• _Problem to solve_
Reproduce the entries so that every line matches the original exactly.

=== Data shown ===

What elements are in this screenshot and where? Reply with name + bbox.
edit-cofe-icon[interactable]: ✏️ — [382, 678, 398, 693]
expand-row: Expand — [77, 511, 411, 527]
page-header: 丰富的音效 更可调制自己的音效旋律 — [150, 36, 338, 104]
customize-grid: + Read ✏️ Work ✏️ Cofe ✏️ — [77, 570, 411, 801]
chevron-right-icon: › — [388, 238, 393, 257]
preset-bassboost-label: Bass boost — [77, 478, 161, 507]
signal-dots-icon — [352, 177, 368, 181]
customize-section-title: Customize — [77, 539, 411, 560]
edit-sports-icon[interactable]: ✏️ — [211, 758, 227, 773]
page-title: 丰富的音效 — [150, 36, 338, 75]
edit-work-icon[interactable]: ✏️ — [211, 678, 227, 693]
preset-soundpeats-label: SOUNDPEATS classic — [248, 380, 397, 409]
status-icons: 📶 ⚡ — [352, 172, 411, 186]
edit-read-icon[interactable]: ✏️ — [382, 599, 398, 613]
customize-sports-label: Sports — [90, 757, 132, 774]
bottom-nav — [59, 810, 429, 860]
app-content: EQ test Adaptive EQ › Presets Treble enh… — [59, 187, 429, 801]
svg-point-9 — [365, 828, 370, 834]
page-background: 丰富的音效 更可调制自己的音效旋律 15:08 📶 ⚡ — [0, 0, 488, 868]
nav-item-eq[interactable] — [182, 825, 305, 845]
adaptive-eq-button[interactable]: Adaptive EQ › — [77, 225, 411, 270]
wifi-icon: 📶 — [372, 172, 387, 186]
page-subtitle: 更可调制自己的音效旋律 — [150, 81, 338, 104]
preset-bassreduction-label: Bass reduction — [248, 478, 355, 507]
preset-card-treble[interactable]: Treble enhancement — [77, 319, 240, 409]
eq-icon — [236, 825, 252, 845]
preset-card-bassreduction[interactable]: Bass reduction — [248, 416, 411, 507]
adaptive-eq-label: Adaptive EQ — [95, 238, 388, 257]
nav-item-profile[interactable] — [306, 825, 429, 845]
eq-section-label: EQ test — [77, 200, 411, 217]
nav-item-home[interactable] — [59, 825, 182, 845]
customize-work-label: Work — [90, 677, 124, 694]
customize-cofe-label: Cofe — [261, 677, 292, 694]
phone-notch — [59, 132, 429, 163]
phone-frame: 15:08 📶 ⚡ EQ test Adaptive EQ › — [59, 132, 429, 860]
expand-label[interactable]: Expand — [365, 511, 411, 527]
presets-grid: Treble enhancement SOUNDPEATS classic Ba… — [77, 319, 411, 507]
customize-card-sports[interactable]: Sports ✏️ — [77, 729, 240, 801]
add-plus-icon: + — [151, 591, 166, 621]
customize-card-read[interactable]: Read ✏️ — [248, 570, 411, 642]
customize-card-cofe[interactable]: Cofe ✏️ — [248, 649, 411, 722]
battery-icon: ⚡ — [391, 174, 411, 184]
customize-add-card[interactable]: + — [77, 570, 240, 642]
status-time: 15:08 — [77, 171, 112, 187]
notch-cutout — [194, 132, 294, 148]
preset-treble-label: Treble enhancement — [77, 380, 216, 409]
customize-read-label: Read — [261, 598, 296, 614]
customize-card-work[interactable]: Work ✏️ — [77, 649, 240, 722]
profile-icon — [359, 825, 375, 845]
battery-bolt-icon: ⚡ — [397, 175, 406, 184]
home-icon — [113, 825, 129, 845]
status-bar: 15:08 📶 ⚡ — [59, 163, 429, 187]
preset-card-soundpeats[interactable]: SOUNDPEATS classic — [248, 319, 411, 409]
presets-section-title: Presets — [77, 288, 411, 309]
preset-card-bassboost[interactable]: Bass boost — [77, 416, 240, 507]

===

• _Expected output_
What elements are in this screenshot and where? Reply with name + bbox.
edit-cofe-icon[interactable]: ✏️ — [382, 678, 398, 693]
expand-row: Expand — [77, 511, 411, 527]
page-header: 丰富的音效 更可调制自己的音效旋律 — [150, 36, 338, 104]
customize-grid: + Read ✏️ Work ✏️ Cofe ✏️ — [77, 570, 411, 801]
chevron-right-icon: › — [388, 238, 393, 257]
preset-bassboost-label: Bass boost — [77, 478, 161, 507]
signal-dots-icon — [352, 177, 368, 181]
customize-section-title: Customize — [77, 539, 411, 560]
edit-sports-icon[interactable]: ✏️ — [211, 758, 227, 773]
page-title: 丰富的音效 — [150, 36, 338, 75]
edit-work-icon[interactable]: ✏️ — [211, 678, 227, 693]
preset-soundpeats-label: SOUNDPEATS classic — [248, 380, 397, 409]
status-icons: 📶 ⚡ — [352, 172, 411, 186]
edit-read-icon[interactable]: ✏️ — [382, 599, 398, 613]
customize-sports-label: Sports — [90, 757, 132, 774]
bottom-nav — [59, 810, 429, 860]
app-content: EQ test Adaptive EQ › Presets Treble enh… — [59, 187, 429, 801]
svg-point-9 — [365, 828, 370, 834]
page-background: 丰富的音效 更可调制自己的音效旋律 15:08 📶 ⚡ — [0, 0, 488, 868]
nav-item-eq[interactable] — [182, 825, 305, 845]
adaptive-eq-button[interactable]: Adaptive EQ › — [77, 225, 411, 270]
wifi-icon: 📶 — [372, 172, 387, 186]
page-subtitle: 更可调制自己的音效旋律 — [150, 81, 338, 104]
preset-bassreduction-label: Bass reduction — [248, 478, 355, 507]
preset-card-treble[interactable]: Treble enhancement — [77, 319, 240, 409]
eq-icon — [236, 825, 252, 845]
preset-card-bassreduction[interactable]: Bass reduction — [248, 416, 411, 507]
adaptive-eq-label: Adaptive EQ — [95, 238, 388, 257]
nav-item-profile[interactable] — [306, 825, 429, 845]
eq-section-label: EQ test — [77, 200, 411, 217]
nav-item-home[interactable] — [59, 825, 182, 845]
customize-work-label: Work — [90, 677, 124, 694]
customize-cofe-label: Cofe — [261, 677, 292, 694]
phone-notch — [59, 132, 429, 163]
phone-frame: 15:08 📶 ⚡ EQ test Adaptive EQ › — [59, 132, 429, 860]
expand-label[interactable]: Expand — [365, 511, 411, 527]
presets-grid: Treble enhancement SOUNDPEATS classic Ba… — [77, 319, 411, 507]
customize-card-sports[interactable]: Sports ✏️ — [77, 729, 240, 801]
add-plus-icon: + — [151, 591, 166, 621]
customize-card-read[interactable]: Read ✏️ — [248, 570, 411, 642]
customize-card-cofe[interactable]: Cofe ✏️ — [248, 649, 411, 722]
battery-icon: ⚡ — [391, 174, 411, 184]
customize-add-card[interactable]: + — [77, 570, 240, 642]
status-time: 15:08 — [77, 171, 112, 187]
notch-cutout — [194, 132, 294, 148]
preset-treble-label: Treble enhancement — [77, 380, 216, 409]
customize-read-label: Read — [261, 598, 296, 614]
customize-card-work[interactable]: Work ✏️ — [77, 649, 240, 722]
profile-icon — [359, 825, 375, 845]
battery-bolt-icon: ⚡ — [397, 175, 406, 184]
home-icon — [113, 825, 129, 845]
status-bar: 15:08 📶 ⚡ — [59, 163, 429, 187]
preset-card-soundpeats[interactable]: SOUNDPEATS classic — [248, 319, 411, 409]
presets-section-title: Presets — [77, 288, 411, 309]
preset-card-bassboost[interactable]: Bass boost — [77, 416, 240, 507]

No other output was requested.